Wednesday, August 01, 2012

http://www.zcommunications.org/children-are-in-the-front-line-of-israel-s-blockade-of-gaza-by-stephen-mccloskey

Synopsis
The Gaza Strip is inching toward a humanitarian crisis as Israel’s five year blockade of the territory has been exacerbated by a dispute over fuel supplies. Gaza’s young people are on the front line of this crisis as failing utilities like water and electricity and an inadequate diet have seen rampant rates of anaemia and diarrhoea. Meanwhile, the main provider of food, healthcare and education in Gaza, the United Nations Relief and Works Agency (UNRWA), has come under political attack in Israel and the United States, threatening the main institution that fills the gap between poverty and utter destitution.


Hady Mattar is a five year old boy playing among hundreds of young people in Gaza’s YMCA. He is easily distinguished from his peers by his bandaged hands covering severe burns sustained at home from a domestic electricity generator. Hady, like most of Gaza’s children, is paying the price of Israel’s blockade of the territory, which allows only a trickle of basic humanitarian items into the territory, and has been exacerbated by a fuel crisis that has shut down Gaza’s electricity supply for up to 12 hours a day. The blockade has already shattered Gaza’s economy which is denied access to external markets and starved of investment and jobs. Most of Gaza’s 1.7m population have been propelled into chronic poverty and children are on the front line of the blockade, their lives made even harder by the fuel crisis. Yasmeen El Khoudary, a young blogger from Gaza, recently described herself as being part of a ‘blindfolded generation’ physically separated from the outside world and psychologically damaged by the effects of isolation and disempowerment.

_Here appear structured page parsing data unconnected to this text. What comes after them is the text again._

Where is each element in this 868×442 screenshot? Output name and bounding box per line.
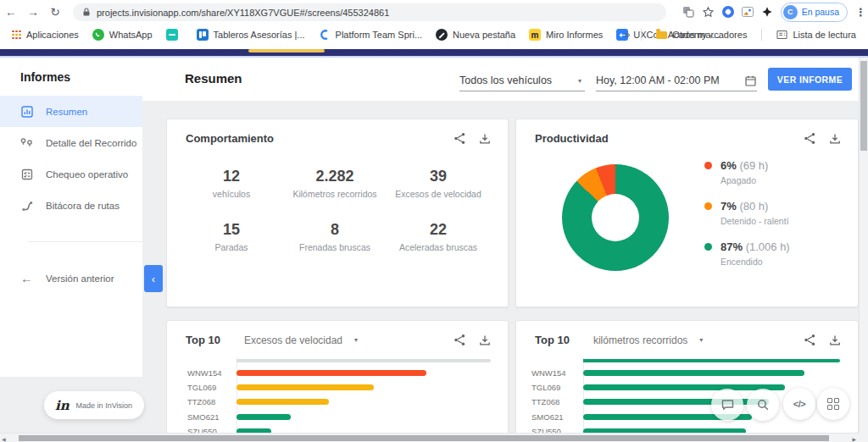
bar-category-label: TTZ068 — [187, 397, 236, 406]
bar-category-label: SMO621 — [531, 412, 583, 422]
bar-category-label: WNW154 — [187, 368, 236, 378]
sidebar-item-chequeo-operativo[interactable]: Chequeo operativo — [0, 158, 142, 190]
bar — [236, 399, 329, 405]
sidebar-item-detalle-recorrido[interactable]: Detalle del Recorrido — [0, 127, 142, 158]
bookmark-tableros[interactable]: Tableros Asesorías |... — [190, 26, 312, 43]
bar — [236, 370, 426, 376]
download-icon[interactable] — [829, 133, 841, 145]
translate-icon[interactable] — [682, 6, 694, 18]
bookmark-platform-team[interactable]: Platform Team Spri... — [312, 26, 430, 43]
download-icon[interactable] — [479, 133, 491, 145]
bar-category-label: SMO621 — [187, 412, 236, 422]
vertical-scrollbar[interactable] — [859, 58, 868, 433]
zoom-search-button[interactable] — [747, 389, 779, 421]
share-icon[interactable] — [804, 132, 816, 145]
bar-chart-icon — [19, 105, 34, 119]
app-navbar-edge — [0, 49, 868, 56]
share-icon[interactable] — [804, 334, 816, 346]
route-pins-icon — [19, 136, 34, 150]
legend-dot-red — [704, 162, 712, 169]
bookmark-miro[interactable]: m Miro Informes — [522, 26, 609, 43]
invision-logo: in — [55, 398, 70, 413]
bar — [583, 370, 804, 376]
folder-icon — [656, 31, 667, 39]
reading-list[interactable]: Lista de lectura — [770, 26, 863, 43]
navbar-hairline — [0, 56, 868, 58]
ver-informe-button[interactable]: VER INFORME — [768, 68, 852, 91]
sidebar: Informes Resumen Detalle del Recorrido C… — [0, 58, 142, 377]
download-icon[interactable] — [479, 334, 491, 346]
card-title: Top 10 — [535, 334, 570, 346]
bookmarks-bar: Aplicaciones WhatsApp Tableros Asesorías… — [0, 24, 868, 46]
page-title: Resumen — [185, 71, 242, 86]
other-bookmarks[interactable]: Otros marcadores — [649, 26, 754, 43]
extensions-puzzle-icon[interactable] — [761, 6, 773, 18]
vertical-scrollbar-thumb[interactable] — [860, 61, 867, 151]
browser-toolbar: ← → ↻ projects.invisionapp.com/share/XY1… — [0, 0, 868, 24]
share-icon[interactable] — [453, 132, 466, 145]
download-icon[interactable] — [829, 334, 841, 346]
bar-row-TGL069: TGL069 — [167, 382, 508, 392]
sidebar-item-version-anterior[interactable]: ← Versión anterior — [0, 262, 142, 294]
whatsapp-icon — [92, 29, 104, 41]
sidebar-title: Informes — [20, 70, 142, 84]
scroll-right-arrow[interactable]: ▶ — [852, 436, 856, 442]
teal-app-icon — [166, 29, 178, 41]
legend-dot-orange — [704, 202, 712, 210]
bar-row-WNW154: WNW154 — [167, 367, 508, 378]
bar-row-WNW154: WNW154 — [516, 367, 858, 378]
scroll-left-arrow[interactable]: ◀ — [2, 436, 6, 442]
browser-back-button[interactable]: ← — [0, 0, 22, 24]
toolbar-right-icons: C En pausa ⋮ — [682, 0, 864, 24]
made-in-invision-badge[interactable]: in Made in InVision — [44, 391, 144, 419]
sidebar-item-resumen[interactable]: Resumen — [0, 96, 142, 127]
browser-reload-button[interactable]: ↻ — [44, 0, 66, 24]
checklist-icon — [19, 168, 34, 181]
horizontal-scrollbar-thumb[interactable] — [19, 435, 829, 441]
bookmark-teal-app[interactable] — [159, 26, 190, 43]
top10-metric-select[interactable]: kilómetros recorridos ▾ — [593, 334, 706, 346]
browser-menu-icon[interactable]: ⋮ — [855, 6, 864, 19]
share-icon[interactable] — [453, 334, 466, 346]
extension-blue-icon[interactable] — [722, 6, 734, 18]
bar-category-label: WNW154 — [531, 368, 583, 378]
partial-bar — [236, 359, 491, 362]
route-s-icon — [19, 199, 34, 213]
horizontal-scrollbar[interactable]: ◀ ▶ — [0, 433, 859, 442]
card-top10-excesos: Top 10 Excesos de velocidad ▾ WNW154TGL0… — [166, 320, 509, 442]
bookmark-aplicaciones[interactable]: Aplicaciones — [5, 26, 86, 43]
calendar-icon — [744, 75, 757, 87]
sidebar-collapse-button[interactable]: ‹ — [144, 265, 163, 292]
media-extension-icon[interactable] — [742, 7, 754, 17]
date-range-picker[interactable]: Hoy, 12:00 AM - 02:00 PM — [596, 70, 757, 91]
top10-metric-select[interactable]: Excesos de velocidad ▾ — [244, 334, 361, 346]
chevron-down-icon: ▾ — [578, 77, 581, 85]
chevron-down-icon: ▾ — [354, 336, 358, 344]
screens-grid-button[interactable] — [817, 388, 849, 420]
comment-button[interactable] — [711, 389, 743, 421]
lock-icon — [82, 8, 91, 17]
profile-chip[interactable]: C En pausa — [781, 3, 848, 22]
trello-icon — [197, 29, 209, 41]
bar-category-label: TTZ068 — [531, 397, 583, 406]
browser-chrome: ← → ↻ projects.invisionapp.com/share/XY1… — [0, 0, 868, 49]
apps-grid-icon — [12, 30, 21, 40]
profile-status-label: En pausa — [802, 7, 839, 17]
bookmark-whatsapp[interactable]: WhatsApp — [86, 26, 159, 43]
bookmarks-bar-right: » Otros marcadores Lista de lectura — [621, 24, 863, 46]
address-bar[interactable]: projects.invisionapp.com/share/XY118XG7V… — [73, 3, 666, 21]
sidebar-item-bitacora-rutas[interactable]: Bitácora de rutas — [0, 190, 142, 221]
donut-legend: 6% (69 h) Apagado 7% (80 h) Detenido - r… — [704, 159, 790, 281]
grid-icon — [827, 398, 840, 411]
bookmarks-overflow-icon[interactable]: » — [621, 29, 634, 41]
legend-detenido: 7% (80 h) Detenido - ralentí — [704, 200, 790, 226]
bookmark-star-icon[interactable] — [702, 6, 715, 19]
page-header: Resumen Todos los vehículos ▾ Hoy, 12:00… — [142, 58, 859, 101]
stat-paradas: 15Paradas — [214, 221, 248, 252]
bookmark-nueva-pestana[interactable]: Nueva pestaña — [429, 26, 522, 43]
bar-row-TTZ068: TTZ068 — [167, 397, 508, 407]
stat-aceleradas: 22Aceleradas bruscas — [399, 221, 477, 252]
vehicle-filter-select[interactable]: Todos los vehículos ▾ — [459, 70, 585, 91]
inspect-code-button[interactable]: </> — [783, 388, 815, 420]
browser-forward-button[interactable]: → — [22, 0, 44, 24]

Electricity cuts have been a constant feature of life under the blockade, which was intensified by Israel in 2007, and has severely restricted the supply of fuel for Gaza’s only power plant. The Hamas government in Gaza came to depend on supplies imported through the smuggling tunnels between Egypt’s Southern border at Rafah and the Gaza Strip. But since February the length and regularity of cuts have increased as Egypt has clamped down on smuggled fuel. The ostensible reasons given are a shortage of fuel in the Sinai region and Cairo’s insistence that the tunnels are an unsuitable and unsustainable means of importing industrial goods. However, what may also underpin this new regimen, is a sense that Israel’s ulterior purpose in maintaining the blockade is to have Cairo assume increasing responsibility for the welfare and movement of Palestinians – a responsibility that legally resides with Israel as the occupying power in Gaza.

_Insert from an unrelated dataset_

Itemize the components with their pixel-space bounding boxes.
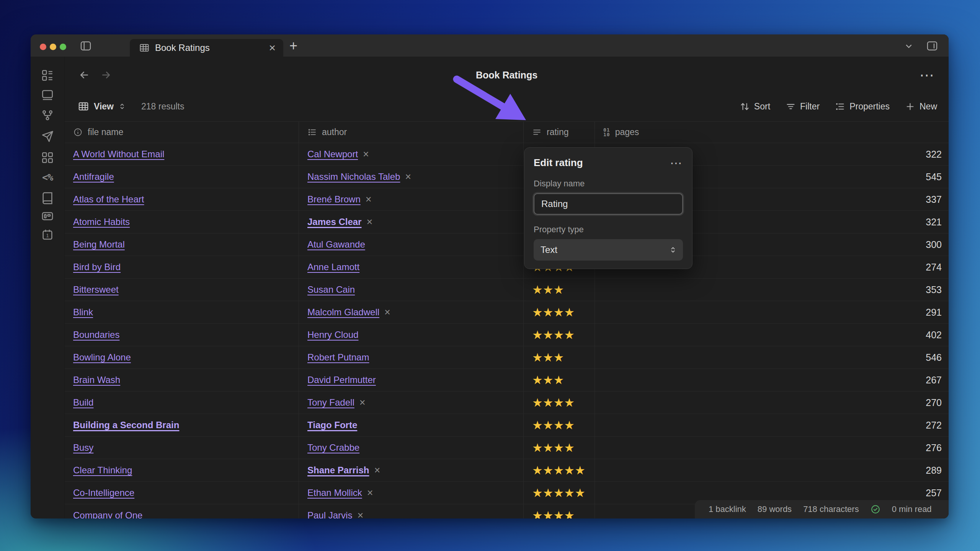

What is indisputable are the effects of the crisis on utilities and hospital services with Oxfam suggesting that Gaza is ‘inching towards a total collapse of essential services’ with the health situation reaching ‘catastrophic proportions’ (February 2012). For children, the crisis has created a new of set of problems to be negotiated. Without electricity, water is not pumped to domestic consumers which regularly imposes on young people the task of collecting water in buckets for sanitation, cooking and washing. For those homes with access to fuel for domestic generators there is endless drone of their engines and the health hazard for children. But for most of Gaza’s young people the main frustrations presented by electricity cuts are the lack of light for reading and study at night, and reduced access to computers and the internet. In a territory where education is considered the primary means of escaping poverty, electricity cuts can be at once disabling and dispiriting, negatively impacting on classroom performance and the development of young people.